Bloomberg News



Mental Health Coverage Expanded to Most U.S. Insurance Plans

By Alex Wayne November 08, 2013


Insurers will be required to cover mental illness to the same degree as physical ailments as the Obama administration moves forward with the largest U.S. expansion of behavioral health care in a generation.


Five years after the Mental Health Parity act was passed, and almost a year after the Sandy Hook shooting, regulations to fully implement the law were released today. The new rules mean insurers won’t be able to charge higher co-payments or deductibles for mental illness or limit the duration of care.


Failures in treating mental illness have swelled the workload of police and pushed more emotionally disturbed people into emergency rooms, where they are less likely to get proper care. The new rules expand or protect behavioral health benefits for more than 60 million people, Kathleen Sebelius, the U.S. health secretary, said at an event today in Atlanta.


VIDEO:
Obama Speaks About Mental Health Issues


“The parity law, which also applies to policies sold through the exchanges under the Affordable Care Act, is a milestone that recognizes how integral mental health is to overall health and ends discrimination,” said David Shern, interim president and chief executive officer of Mental Health America, a lobbying group based in Alexandria, Virginia.


The Obama administration also considers the rules to be a chief component of an effort to reduce gun violence. The White House included improving mental health services as one of 23 executive actions to combat gun violence after 26 children and adults were killed in a December shooting at Sandy Hook Elementary School in Newtown, Connecticut.


Personal Toll


“The personal toll for families and individuals is beyond their experience,” Sebelius said today. “This is a personal toll that we take on as a country to help people achieve the promise of recovery.”

A common theme in many of the nation’s worst mass shootings is the gunman’s history of mental illness, including in Newtown, as well as massacres at the Washington Navy Yard this year; at an Aurora, Colorado, movie theater in 2012;and at the Virginia Tech campus in 2007.


“People with mental illness, they’re far more likely to be victims of a crime than they are to be perpetrators, but we believe the incident highlighted how much untreated mental illness there is in this country,” Sarah Bianchi, the director of economic and domestic policy for Vice President Joe Biden, said on a conference call with reporters.


Newtown Promise


Bianchi said the Obama administration has “finished or made significant progress” on all 23 of its post-Newtown promises by issuing the regulation.

The rules issued today will provide the most definitive regulatory standard to date for implementing the Mental Health Parity Act of 2008, which then-President George W. Bush signed into law. Bush left office in 2009 without his administration ever writing rules to implement the core part of that law. President Barack Obama’s administration issued interim rules in 2010 that still left many aspects of the law open to interpretation.


In January, largely in response to the Newtown shooting, Obama said he would issue final rules this year.

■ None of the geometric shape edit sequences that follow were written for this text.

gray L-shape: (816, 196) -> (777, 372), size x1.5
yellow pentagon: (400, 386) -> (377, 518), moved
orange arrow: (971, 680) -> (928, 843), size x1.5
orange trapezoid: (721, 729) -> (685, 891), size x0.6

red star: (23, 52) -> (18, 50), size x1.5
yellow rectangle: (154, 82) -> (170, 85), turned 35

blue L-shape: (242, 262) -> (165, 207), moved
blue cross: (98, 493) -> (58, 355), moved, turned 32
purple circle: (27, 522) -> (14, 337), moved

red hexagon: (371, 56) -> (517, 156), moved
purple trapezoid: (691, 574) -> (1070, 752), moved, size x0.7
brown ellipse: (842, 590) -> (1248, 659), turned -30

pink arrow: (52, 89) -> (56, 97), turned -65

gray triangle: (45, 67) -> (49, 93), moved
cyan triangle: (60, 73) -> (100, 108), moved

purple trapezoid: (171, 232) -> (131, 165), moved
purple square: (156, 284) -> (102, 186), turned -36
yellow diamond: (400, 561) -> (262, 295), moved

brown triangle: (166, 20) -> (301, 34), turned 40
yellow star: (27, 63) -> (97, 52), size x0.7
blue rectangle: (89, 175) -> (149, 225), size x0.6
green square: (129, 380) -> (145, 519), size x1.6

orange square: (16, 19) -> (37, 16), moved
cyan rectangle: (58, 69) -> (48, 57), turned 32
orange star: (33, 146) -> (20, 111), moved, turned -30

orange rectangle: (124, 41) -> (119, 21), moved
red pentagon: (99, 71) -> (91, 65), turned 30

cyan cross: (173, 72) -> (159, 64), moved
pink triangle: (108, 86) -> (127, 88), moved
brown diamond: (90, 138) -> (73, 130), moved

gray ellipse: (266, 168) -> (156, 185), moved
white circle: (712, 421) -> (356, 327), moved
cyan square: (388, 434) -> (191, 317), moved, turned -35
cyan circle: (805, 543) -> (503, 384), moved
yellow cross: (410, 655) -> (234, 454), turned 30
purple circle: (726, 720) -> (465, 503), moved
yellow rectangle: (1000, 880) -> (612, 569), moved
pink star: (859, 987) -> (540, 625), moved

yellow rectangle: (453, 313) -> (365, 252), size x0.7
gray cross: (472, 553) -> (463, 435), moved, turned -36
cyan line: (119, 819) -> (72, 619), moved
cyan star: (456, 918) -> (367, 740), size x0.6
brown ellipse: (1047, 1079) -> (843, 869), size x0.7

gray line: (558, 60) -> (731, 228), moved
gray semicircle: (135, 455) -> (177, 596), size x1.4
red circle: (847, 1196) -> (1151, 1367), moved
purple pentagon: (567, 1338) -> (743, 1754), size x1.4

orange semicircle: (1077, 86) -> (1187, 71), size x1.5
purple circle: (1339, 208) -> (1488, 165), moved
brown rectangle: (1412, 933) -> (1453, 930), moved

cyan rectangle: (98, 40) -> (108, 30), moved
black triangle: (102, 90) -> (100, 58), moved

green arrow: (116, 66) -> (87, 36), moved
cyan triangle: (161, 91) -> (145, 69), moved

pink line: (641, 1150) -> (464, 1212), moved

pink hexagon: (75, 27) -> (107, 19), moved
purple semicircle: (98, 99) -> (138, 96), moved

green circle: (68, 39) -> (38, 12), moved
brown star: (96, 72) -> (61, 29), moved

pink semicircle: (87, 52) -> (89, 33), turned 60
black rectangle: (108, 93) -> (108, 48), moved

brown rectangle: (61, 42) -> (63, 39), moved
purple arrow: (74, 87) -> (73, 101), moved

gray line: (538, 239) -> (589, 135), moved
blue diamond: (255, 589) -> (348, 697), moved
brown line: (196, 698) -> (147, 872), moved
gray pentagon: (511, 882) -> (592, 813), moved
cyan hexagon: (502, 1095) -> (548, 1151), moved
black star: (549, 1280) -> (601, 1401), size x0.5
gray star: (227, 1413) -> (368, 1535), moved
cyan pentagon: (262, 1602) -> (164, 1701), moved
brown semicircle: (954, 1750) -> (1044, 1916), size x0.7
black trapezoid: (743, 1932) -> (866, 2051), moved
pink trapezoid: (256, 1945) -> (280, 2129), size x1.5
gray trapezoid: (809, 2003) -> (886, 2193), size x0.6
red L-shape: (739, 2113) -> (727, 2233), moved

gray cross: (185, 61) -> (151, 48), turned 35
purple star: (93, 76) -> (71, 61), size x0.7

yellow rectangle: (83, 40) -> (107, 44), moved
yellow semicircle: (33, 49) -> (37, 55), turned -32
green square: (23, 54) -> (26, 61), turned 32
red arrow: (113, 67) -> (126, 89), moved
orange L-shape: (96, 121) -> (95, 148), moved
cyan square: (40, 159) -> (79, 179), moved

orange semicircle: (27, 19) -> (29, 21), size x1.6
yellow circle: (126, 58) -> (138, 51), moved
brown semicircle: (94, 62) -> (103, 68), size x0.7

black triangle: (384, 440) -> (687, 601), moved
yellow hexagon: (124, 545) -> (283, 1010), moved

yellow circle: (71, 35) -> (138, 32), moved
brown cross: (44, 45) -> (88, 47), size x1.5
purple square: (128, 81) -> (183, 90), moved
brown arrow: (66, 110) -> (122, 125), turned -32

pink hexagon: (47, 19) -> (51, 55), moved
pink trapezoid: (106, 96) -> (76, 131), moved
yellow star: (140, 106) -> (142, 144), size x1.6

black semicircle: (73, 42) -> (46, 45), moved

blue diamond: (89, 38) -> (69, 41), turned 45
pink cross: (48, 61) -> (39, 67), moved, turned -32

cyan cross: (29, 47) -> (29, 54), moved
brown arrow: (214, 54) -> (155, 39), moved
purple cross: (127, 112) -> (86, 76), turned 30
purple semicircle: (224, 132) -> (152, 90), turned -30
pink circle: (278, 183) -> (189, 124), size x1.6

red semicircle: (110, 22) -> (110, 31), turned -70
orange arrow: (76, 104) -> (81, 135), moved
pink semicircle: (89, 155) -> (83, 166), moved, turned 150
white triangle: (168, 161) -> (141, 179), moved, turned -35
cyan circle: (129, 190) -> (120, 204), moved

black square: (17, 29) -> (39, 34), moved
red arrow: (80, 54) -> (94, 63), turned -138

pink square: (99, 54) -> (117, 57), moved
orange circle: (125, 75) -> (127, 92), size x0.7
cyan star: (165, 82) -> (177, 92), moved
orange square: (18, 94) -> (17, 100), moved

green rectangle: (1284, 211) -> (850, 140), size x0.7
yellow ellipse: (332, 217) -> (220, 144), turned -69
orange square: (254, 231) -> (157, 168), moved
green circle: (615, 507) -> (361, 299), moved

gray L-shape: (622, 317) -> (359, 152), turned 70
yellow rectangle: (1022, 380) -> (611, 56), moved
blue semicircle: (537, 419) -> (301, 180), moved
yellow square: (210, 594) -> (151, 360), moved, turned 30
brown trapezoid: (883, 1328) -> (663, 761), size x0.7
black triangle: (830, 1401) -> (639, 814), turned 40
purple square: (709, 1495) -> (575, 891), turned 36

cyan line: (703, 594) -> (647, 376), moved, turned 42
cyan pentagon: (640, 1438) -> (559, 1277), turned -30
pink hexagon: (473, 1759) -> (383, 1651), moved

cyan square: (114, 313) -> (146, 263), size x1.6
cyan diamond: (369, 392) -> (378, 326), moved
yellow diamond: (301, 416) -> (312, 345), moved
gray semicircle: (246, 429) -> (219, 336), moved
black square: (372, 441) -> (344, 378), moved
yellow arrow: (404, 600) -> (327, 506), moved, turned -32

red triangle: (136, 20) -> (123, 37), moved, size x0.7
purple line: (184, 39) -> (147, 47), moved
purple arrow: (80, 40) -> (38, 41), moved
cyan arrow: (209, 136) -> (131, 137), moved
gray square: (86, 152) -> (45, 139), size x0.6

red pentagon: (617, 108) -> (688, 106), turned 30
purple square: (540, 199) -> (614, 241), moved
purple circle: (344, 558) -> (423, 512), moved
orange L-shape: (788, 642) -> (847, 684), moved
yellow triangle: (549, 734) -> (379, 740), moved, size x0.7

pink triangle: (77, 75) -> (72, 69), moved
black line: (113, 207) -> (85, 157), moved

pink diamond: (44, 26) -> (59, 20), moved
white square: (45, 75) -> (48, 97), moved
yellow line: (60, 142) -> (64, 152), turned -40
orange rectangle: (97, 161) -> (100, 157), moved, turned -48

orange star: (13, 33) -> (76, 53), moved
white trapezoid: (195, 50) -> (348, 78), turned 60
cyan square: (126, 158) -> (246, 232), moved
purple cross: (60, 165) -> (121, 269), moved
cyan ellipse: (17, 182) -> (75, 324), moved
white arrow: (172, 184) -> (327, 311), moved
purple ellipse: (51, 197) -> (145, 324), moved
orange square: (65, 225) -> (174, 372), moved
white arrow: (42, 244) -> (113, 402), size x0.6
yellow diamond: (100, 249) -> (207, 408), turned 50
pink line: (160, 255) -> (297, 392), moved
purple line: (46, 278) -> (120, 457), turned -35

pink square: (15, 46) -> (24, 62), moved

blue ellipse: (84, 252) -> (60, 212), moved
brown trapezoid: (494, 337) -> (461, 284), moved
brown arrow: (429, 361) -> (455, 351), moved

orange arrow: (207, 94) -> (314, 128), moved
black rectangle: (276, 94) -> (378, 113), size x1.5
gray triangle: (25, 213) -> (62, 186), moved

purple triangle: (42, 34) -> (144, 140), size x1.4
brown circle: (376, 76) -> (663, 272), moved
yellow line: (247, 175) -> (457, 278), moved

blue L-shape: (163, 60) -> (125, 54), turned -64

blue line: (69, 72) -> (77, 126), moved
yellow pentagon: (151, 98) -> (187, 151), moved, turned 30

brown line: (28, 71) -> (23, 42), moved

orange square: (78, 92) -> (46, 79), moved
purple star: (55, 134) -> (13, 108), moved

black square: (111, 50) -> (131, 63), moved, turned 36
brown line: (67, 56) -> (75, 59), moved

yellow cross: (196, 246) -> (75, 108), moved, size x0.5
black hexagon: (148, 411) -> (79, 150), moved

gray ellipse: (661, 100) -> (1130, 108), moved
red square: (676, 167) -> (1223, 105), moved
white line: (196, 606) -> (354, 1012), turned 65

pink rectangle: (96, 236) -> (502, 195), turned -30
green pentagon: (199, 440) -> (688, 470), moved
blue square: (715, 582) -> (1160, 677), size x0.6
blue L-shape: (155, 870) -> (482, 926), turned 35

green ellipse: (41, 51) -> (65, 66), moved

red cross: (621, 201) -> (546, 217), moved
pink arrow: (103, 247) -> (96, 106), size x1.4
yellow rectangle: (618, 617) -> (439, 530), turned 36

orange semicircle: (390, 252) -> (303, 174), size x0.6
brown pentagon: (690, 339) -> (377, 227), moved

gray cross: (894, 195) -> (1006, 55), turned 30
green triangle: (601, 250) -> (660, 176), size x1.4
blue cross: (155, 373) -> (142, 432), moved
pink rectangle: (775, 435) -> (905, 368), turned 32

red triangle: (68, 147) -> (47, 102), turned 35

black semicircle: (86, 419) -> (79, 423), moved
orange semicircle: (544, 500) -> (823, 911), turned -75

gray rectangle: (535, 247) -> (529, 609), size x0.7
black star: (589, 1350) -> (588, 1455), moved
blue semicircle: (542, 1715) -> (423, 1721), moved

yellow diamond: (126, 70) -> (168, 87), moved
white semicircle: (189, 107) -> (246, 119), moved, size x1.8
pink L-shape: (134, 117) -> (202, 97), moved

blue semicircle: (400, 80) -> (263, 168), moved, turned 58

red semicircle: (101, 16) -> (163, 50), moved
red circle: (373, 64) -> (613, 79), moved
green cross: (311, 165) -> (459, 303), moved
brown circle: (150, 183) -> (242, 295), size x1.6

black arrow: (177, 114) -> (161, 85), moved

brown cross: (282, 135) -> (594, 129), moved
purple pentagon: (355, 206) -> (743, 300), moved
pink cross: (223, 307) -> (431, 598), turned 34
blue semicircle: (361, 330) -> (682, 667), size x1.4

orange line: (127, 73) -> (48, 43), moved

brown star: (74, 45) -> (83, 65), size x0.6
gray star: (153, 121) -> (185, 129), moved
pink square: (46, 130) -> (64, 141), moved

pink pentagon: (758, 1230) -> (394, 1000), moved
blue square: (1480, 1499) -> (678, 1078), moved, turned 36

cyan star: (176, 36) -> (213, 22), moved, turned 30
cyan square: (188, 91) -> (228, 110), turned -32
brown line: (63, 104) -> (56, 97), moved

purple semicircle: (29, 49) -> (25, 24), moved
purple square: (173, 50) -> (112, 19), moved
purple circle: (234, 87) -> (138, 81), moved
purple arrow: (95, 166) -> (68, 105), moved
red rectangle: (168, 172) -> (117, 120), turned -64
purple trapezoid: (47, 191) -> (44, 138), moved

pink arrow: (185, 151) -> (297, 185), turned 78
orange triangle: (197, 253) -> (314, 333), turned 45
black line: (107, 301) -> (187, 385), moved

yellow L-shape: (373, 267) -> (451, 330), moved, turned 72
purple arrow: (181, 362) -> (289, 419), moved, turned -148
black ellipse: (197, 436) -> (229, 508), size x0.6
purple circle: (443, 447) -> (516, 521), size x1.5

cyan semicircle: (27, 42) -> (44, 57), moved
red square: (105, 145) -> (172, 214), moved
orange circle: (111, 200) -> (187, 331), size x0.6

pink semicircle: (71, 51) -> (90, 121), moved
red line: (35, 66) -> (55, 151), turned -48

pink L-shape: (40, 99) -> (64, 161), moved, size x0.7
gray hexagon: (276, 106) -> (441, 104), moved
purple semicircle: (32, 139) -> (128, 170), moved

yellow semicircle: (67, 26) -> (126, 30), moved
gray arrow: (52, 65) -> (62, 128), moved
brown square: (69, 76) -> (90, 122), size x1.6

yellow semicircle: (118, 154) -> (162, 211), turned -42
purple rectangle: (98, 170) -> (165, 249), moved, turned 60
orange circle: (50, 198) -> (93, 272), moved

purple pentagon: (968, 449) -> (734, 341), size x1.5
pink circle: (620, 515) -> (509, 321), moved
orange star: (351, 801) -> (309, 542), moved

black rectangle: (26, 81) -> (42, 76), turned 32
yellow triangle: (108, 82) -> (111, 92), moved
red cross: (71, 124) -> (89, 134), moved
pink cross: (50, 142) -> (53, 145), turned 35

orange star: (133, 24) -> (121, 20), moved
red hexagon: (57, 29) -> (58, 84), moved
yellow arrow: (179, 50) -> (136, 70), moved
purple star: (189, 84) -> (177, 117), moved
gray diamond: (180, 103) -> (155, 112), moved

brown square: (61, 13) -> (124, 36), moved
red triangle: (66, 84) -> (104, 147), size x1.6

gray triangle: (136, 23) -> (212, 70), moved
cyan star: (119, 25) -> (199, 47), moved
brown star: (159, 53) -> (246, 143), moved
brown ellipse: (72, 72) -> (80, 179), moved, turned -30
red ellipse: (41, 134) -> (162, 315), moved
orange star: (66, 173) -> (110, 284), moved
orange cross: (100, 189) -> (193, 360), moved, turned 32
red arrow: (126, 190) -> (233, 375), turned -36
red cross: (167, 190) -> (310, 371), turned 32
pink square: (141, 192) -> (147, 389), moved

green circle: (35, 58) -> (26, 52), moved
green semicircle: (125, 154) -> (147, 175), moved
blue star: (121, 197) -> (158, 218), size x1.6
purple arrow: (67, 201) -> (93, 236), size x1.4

The complexity of the issue, coupled with passage of the Patient Protection and Affordable Care Act in 2010 that included a new set of “essential health benefits” for insurance plans, delayed the final rule on mental illness, one government official said. The person wasn’t authorized to discuss the postponement and asked not to be identified.


Health Law


“Countless Americans will be safer and healthier because these rules will enable victims of painful and debilitating mental health conditions to seek treatment before they actually commit harm to others,” Senator Richard Blumenthal, a Connecticut Democrat, said on a conference call with reporters. He held a hearing by a subcommittee of the Senate Judiciary Committee yesterday that questioned the delay.

Patrick Kennedy, the former Democratic congressman from Rhode Island who was a sponsor of the mental health law, today said the rules could be meaningless unless insurers are forced to obey them.


“The rule really is only as good as the monitoring and enforcement that goes along with it,” he said on the Blumenthal conference call.

The rules apply to almost all health plans in the nation including new ones sold under the health-care overall known as Obamacare.

Sebelius and Obama face criticism from Republicans and some in their own party for the faltering debut of the Obamacare insurance exchanges. The federal website to sell insurance, healthcare.gov, remains plagued by errors and stalls that prevent many people from signing up.


Obama apologized yesterday in an interview with NBC News to people who have seen their current health plans canceled, as insurers replace them with plans that comply with the new law.